**Requirement**
Pull out every line below that holds the word "Beruntung".

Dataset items
=-=-=

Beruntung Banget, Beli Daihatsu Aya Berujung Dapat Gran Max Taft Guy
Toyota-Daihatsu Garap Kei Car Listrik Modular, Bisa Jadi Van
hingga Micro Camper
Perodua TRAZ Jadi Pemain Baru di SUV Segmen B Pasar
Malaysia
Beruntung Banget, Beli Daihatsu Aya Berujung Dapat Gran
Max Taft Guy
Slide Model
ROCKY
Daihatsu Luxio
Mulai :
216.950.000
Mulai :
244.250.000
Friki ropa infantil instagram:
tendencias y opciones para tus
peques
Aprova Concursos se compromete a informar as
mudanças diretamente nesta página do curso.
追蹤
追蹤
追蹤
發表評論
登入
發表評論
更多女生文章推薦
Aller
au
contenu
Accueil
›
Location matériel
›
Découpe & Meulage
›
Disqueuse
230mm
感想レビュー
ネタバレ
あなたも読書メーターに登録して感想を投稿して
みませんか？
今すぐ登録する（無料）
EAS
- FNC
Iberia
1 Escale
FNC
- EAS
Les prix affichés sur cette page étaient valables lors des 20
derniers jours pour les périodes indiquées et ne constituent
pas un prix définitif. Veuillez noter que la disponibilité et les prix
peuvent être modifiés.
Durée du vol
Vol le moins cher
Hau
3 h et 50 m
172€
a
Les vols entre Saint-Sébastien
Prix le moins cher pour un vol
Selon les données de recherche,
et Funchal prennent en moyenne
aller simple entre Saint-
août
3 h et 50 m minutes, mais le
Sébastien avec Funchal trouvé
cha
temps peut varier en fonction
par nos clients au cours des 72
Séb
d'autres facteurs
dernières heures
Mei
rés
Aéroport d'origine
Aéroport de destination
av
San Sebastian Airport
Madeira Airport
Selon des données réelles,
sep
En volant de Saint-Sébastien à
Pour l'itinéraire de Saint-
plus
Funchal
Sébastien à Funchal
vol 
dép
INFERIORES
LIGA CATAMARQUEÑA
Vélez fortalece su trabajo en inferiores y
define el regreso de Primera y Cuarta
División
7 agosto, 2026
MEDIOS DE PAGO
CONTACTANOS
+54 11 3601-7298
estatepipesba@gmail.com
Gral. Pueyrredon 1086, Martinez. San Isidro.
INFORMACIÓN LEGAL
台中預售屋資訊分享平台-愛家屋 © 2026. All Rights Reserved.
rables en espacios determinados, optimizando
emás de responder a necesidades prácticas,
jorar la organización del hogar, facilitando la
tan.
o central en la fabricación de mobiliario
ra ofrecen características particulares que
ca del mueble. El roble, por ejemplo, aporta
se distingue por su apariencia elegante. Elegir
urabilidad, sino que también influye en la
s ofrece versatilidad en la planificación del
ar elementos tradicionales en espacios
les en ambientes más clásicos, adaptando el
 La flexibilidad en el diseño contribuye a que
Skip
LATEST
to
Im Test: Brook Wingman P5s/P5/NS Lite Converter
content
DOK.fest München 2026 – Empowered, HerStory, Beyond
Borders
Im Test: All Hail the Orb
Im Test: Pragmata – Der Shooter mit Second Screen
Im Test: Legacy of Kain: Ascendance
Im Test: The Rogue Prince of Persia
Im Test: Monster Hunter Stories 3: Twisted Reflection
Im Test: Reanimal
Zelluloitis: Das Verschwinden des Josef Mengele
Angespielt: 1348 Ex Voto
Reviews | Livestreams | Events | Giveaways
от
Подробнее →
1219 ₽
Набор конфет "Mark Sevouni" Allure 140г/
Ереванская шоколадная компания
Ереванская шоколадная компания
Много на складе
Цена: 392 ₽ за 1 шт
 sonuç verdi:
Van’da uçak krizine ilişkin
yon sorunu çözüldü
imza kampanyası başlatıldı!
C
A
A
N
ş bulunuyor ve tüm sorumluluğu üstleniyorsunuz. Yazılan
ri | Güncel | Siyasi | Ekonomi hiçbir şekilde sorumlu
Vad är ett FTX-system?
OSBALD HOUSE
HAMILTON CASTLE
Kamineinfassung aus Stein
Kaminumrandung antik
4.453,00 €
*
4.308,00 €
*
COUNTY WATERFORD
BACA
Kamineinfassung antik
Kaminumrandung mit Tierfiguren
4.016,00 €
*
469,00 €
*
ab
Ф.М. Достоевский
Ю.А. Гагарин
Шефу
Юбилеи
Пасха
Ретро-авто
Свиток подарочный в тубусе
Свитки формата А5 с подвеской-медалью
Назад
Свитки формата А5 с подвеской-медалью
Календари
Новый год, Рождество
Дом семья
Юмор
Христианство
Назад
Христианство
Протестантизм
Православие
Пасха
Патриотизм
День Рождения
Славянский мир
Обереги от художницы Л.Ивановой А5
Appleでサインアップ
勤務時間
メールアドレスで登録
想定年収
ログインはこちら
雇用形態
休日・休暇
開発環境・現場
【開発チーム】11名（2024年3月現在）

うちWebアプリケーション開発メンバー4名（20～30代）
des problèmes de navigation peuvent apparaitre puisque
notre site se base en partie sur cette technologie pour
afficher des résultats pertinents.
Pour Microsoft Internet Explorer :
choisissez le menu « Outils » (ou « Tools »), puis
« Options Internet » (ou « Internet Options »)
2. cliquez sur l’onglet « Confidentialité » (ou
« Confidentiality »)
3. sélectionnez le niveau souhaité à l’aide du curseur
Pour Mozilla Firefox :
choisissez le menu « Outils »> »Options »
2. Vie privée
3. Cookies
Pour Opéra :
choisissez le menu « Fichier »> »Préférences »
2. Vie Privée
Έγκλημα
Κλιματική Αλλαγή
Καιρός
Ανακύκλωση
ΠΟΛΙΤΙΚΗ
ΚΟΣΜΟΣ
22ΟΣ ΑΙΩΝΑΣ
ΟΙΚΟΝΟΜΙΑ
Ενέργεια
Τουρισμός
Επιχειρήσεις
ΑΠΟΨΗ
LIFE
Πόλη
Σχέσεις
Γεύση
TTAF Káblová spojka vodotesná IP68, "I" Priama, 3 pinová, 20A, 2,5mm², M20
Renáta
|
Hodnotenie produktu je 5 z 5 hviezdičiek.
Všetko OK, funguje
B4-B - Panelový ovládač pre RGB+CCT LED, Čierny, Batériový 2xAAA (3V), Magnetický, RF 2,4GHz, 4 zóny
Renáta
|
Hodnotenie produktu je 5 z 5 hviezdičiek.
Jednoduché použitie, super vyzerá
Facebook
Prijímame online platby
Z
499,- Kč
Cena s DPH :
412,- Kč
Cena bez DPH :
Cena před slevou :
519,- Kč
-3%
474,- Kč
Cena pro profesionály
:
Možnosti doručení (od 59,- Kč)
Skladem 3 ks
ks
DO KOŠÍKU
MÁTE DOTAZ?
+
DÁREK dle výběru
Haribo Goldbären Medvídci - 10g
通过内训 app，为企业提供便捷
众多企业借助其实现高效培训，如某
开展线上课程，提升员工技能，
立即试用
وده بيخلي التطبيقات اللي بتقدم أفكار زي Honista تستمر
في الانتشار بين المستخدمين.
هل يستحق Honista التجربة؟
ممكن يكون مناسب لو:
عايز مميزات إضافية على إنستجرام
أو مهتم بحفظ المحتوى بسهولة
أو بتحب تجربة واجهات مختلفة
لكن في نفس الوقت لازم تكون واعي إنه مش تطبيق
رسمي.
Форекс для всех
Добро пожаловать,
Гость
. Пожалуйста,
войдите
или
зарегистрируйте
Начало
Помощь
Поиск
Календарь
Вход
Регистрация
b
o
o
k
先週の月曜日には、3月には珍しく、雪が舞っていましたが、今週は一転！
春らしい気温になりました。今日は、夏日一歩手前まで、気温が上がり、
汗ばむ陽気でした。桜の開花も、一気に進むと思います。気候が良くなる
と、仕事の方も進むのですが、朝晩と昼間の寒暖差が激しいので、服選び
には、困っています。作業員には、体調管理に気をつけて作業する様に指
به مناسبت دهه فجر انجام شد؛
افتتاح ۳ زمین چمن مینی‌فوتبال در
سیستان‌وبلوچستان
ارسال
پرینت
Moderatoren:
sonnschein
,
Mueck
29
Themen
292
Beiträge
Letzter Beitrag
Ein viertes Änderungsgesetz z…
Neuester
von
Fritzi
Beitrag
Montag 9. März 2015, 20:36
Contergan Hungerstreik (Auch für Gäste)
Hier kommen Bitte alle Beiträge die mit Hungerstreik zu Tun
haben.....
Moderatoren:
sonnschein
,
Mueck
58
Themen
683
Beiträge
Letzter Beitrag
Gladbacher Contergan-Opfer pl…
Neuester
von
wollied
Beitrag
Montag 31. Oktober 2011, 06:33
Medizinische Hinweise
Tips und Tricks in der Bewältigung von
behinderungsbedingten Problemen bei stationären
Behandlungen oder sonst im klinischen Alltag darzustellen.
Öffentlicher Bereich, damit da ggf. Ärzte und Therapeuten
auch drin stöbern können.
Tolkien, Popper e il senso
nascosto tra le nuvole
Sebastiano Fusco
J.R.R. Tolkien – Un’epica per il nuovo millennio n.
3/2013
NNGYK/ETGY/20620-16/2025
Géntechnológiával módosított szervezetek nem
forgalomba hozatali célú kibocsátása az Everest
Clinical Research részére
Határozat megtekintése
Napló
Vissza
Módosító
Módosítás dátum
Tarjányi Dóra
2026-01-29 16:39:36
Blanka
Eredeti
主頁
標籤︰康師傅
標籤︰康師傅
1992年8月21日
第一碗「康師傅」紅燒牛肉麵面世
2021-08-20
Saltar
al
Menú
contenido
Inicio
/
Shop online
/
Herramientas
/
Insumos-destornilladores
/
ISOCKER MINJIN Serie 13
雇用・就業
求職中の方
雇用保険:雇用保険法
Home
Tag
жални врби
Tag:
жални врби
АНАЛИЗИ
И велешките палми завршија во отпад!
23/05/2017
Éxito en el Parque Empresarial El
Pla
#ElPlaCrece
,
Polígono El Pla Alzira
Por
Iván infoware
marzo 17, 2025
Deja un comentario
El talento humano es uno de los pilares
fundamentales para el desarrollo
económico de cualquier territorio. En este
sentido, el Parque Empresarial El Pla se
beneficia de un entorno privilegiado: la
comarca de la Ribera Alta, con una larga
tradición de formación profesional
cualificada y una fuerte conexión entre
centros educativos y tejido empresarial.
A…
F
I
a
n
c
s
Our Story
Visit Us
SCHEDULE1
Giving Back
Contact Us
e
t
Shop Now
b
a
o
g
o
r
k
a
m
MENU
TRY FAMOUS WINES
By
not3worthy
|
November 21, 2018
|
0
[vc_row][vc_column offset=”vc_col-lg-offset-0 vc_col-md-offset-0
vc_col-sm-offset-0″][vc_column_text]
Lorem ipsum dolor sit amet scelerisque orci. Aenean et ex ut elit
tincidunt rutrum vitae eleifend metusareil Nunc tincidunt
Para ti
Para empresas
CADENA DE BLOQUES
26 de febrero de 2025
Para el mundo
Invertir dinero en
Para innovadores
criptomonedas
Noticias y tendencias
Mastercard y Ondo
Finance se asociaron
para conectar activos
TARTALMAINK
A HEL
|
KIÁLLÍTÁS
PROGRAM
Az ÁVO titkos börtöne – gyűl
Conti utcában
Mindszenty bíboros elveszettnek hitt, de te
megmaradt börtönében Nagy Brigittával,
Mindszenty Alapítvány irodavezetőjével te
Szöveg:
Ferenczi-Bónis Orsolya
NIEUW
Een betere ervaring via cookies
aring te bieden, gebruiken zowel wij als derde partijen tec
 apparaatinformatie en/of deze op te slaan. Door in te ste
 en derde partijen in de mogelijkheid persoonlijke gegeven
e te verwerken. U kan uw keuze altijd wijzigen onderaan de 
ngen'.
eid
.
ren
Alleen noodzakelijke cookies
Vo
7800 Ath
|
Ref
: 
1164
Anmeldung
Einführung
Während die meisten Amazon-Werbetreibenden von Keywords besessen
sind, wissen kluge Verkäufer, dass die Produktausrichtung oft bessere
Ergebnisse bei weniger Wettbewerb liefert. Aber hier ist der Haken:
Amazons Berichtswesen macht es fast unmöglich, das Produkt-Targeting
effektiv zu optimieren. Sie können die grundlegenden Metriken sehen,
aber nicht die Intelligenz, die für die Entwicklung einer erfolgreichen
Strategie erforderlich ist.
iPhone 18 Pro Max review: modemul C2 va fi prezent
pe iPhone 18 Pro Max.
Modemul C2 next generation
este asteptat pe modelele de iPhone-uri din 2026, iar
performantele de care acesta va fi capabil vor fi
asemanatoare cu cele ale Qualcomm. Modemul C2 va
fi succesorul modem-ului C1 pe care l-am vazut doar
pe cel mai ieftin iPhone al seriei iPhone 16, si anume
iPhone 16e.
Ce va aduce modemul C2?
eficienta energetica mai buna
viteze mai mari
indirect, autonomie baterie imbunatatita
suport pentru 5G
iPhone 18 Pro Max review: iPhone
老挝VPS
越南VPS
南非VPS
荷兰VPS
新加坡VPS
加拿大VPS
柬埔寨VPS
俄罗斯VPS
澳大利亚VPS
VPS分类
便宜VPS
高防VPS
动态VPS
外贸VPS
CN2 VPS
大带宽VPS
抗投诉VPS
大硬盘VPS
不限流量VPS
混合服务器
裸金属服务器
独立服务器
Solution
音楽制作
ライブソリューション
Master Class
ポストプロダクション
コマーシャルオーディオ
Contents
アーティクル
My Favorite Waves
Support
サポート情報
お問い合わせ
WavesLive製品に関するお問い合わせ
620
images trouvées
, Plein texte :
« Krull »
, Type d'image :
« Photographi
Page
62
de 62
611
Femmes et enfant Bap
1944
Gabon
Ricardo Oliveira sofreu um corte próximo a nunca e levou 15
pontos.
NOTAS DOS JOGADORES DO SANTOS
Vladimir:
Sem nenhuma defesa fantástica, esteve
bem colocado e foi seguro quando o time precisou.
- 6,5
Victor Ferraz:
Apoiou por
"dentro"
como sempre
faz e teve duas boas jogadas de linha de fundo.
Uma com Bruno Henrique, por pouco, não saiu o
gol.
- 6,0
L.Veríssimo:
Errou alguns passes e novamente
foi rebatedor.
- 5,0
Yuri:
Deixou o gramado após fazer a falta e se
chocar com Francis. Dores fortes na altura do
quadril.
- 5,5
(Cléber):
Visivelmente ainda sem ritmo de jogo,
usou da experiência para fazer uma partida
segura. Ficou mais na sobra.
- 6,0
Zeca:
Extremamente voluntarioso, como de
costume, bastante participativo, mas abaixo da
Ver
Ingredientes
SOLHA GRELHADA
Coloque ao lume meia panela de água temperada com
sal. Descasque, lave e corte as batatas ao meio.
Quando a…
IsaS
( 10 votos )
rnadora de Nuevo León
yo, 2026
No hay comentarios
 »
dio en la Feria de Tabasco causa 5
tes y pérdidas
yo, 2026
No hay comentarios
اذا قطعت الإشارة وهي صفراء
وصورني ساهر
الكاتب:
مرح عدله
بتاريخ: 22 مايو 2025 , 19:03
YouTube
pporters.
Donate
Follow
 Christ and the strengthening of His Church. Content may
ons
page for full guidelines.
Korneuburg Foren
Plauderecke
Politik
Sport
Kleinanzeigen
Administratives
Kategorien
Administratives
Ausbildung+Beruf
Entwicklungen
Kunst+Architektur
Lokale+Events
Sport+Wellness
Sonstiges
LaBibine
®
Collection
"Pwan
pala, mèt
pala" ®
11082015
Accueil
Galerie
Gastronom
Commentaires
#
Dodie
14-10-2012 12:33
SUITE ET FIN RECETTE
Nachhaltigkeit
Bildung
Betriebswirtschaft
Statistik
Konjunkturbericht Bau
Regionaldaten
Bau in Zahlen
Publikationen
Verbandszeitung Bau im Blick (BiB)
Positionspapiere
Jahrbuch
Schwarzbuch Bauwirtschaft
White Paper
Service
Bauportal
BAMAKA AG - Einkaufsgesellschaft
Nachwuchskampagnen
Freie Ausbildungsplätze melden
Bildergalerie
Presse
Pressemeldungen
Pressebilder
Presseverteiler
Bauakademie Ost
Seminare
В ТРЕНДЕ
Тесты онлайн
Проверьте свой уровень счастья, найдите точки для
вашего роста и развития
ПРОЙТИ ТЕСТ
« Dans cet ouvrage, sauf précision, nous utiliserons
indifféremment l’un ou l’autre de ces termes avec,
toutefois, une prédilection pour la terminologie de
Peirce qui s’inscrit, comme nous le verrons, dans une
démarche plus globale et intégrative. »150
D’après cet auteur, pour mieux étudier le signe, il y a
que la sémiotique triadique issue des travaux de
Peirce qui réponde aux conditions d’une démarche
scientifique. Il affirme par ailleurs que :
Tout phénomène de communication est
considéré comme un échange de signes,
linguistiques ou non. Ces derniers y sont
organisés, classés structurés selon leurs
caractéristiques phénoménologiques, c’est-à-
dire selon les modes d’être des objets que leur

=-=-=

**Task response**
Beruntung Banget, Beli Daihatsu Aya Berujung Dapat Gran Max Taft Guy
Beruntung Banget, Beli Daihatsu Aya Berujung Dapat Gran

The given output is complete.